Start of TASK DATA

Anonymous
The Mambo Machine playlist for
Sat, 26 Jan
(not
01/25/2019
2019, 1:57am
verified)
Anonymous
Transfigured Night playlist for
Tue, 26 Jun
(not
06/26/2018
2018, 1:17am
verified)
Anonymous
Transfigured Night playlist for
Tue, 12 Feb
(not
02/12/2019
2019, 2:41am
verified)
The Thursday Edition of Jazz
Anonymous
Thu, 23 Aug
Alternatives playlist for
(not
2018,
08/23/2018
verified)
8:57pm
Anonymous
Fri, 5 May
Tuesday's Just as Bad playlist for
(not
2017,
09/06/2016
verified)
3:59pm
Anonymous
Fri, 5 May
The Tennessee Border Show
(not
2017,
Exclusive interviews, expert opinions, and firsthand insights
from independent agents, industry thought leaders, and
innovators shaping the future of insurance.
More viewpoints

End of TASK DATA
Start of TASK DATA

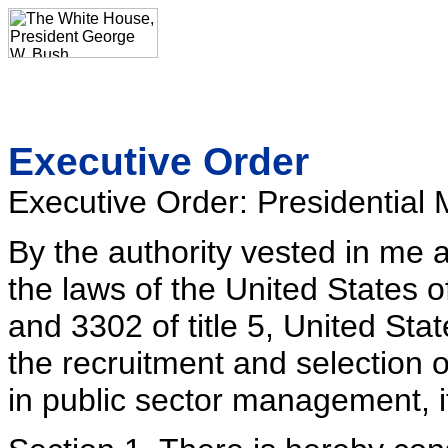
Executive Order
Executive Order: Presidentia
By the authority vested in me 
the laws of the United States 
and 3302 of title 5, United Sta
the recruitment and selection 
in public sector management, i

End of TASK DATA

- **DESCRIPTION OF THE TASK**:
Show every line above in which the word "Executive" occurs.

- **OUTPUT OF THE TASK**:
Executive Order
Executive Order: Presidentia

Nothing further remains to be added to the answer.